Researchers from the MIT Computer Science and Artificial Intelligence Laboratory (CSAIL) and Google Research introduced “the alchemist”, A model that provides unprecedented precision in controlling the properties of materials in images. This innovative tool tackles an important challenge encountered by users of generative text models in the image: carrying out detailed and precise material properties.
Alchemist Allows users to modify four key attributes of real images generated by AI:
- Roughness
- Metacicity
- Albedo
- Transparency
Alchemist takes any photo as input and allows users to adjust each property in a continuous scale of -1 to 1, creating a new visual. The magic behind it lies in its dissemination diffusion model, specifically stable diffusion 1.5. This text model in the image is known for its photorealistic results and its editing capacities. Unlike previous diffusion systems which have focused on higher level changes (such as exchange of objects or the modification of the depth of the image), the alchemist takes care of low -level attributes. Its unique interface based on sliders surpasses other methods, allowing precise adjustments to the properties of materials.
Alchemist's design capacities promise significant progress in various fields:
- Video game design: Alchemist could be used to modify video game models, adapt them to different environments or improve their realism.
- Visual effects (VFX): By adjusting the properties of materials, Alchemist could extend the capacities of AI in visual effects, which makes scenes more convincing and immersive.
- Robotic training data: By exposing robots to a wider range of textures, they can better understand and manipulate various elements in real world scenarios. In addition, Alchemist's capacities in the classification of images could help identify neural networks that find it difficult to recognize material changes, thus improving the accuracy of these systems.
In comparative studies, Alchemist has surpassed similar models by accurately modifying only the subject of specified interest. For example, when responsible for making a dolphin fully transparent without modifying the bottom of the ocean, Alchemist was the only model to achieve it with precision. User studies have shown a preference for Alchemist, many finding its outings more photorealistic than those of its counterparts.
To overcome the impracticability of real data collection, the researchers have formed an alchemist on a set of synthetic data. This data set involved attributes of random modification materials of 1,200 materials applied to 100 unique 3D objects in Blender, a popular computer graphics tool.

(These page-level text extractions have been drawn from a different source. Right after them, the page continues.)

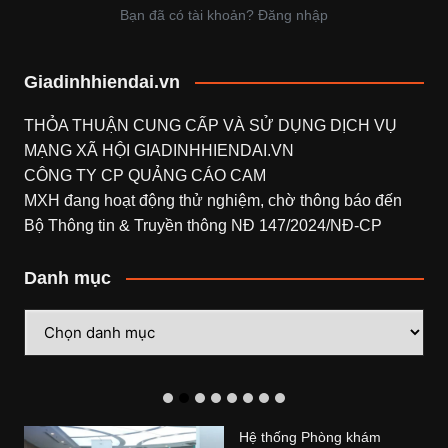
Bạn đã có tài khoản? Đăng nhập
Giadinhhiendai.vn
THỎA THUẬN CUNG CẤP VÀ SỬ DỤNG DỊCH VỤ
MẠNG XÃ HỘI
GIADINHHIENDAI.VN
CÔNG TY CP QUẢNG CÁO CAM
MXH đang hoạt động thử nghiệm, chờ thông báo đến
Bộ Thông tin & Truyền thông NĐ 147/2024/NĐ-CP
Danh mục
Danh
mục
Hệ thống Phòng khám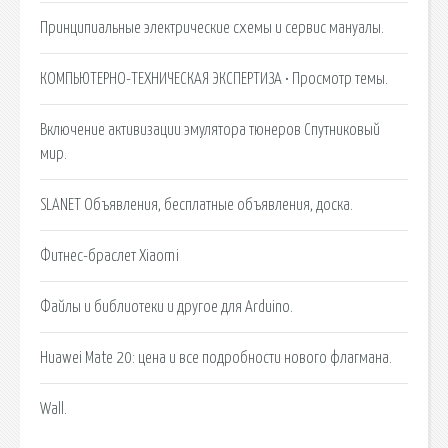
Принципиальные электрические схемы и сервис мануалы.
КОМПЬЮТЕРНО-ТЕХНИЧЕСКАЯ ЭКСПЕРТИЗА • Просмотр темы.
Включение активизации эмулятора тюнеров Спутниковый
мир.
SLANET Объявления, бесплатные объявления, доска.
Фитнес-браслет Xiaomi
Файлы и библиотеки и другое для Arduino.
Huawei Mate 20: цена и все подробности нового флагмана.
Wall.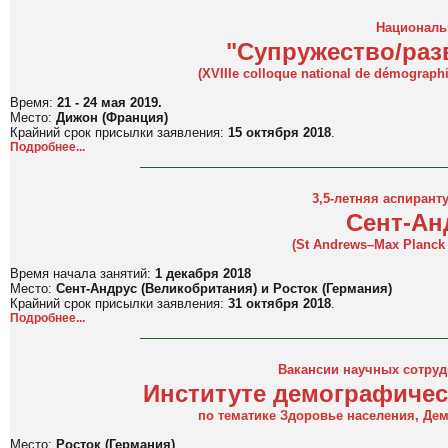
Националь
"Супружество/раз
(
XVIIIe colloque national de démograph
Время:
21 - 24 мая 2019.
Место:
Дижон (Франция)
Крайний срок присылки заявления:
15 октября 2018
.
Подробнее...
3,5-летняя аспирант
Сент-Ан
(St Andrews–Max Planck 
Время начала занятий:
1 декабря 2018
Место:
Сент-Андрус
(Великобритания)
и Росток (Германия)
Крайний срок присылки заявления:
31 октября 2018
.
Подробнее...
Вакансии научных сотруд
Институте демографичес
по тематике Здоровье населения, Де
Место:
Росток (Германия)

Despite its progress, Alchemist has certain limits, in particular by precisely deducing the lighting, which can lead to physically incredible results. For example, with maximum transparency parameters, a hand partially inside a cereal box can appear as a clear container without visible fingers.
The research team aims to extend alchemist's abilities. Future work can focus on improving 3D assets for graphics at the scene and to deduce the properties of materials from images, to potentially link visual and mechanical lines.
Watch our YouTube video for a brief demonstration of the magic of the alchemist in action.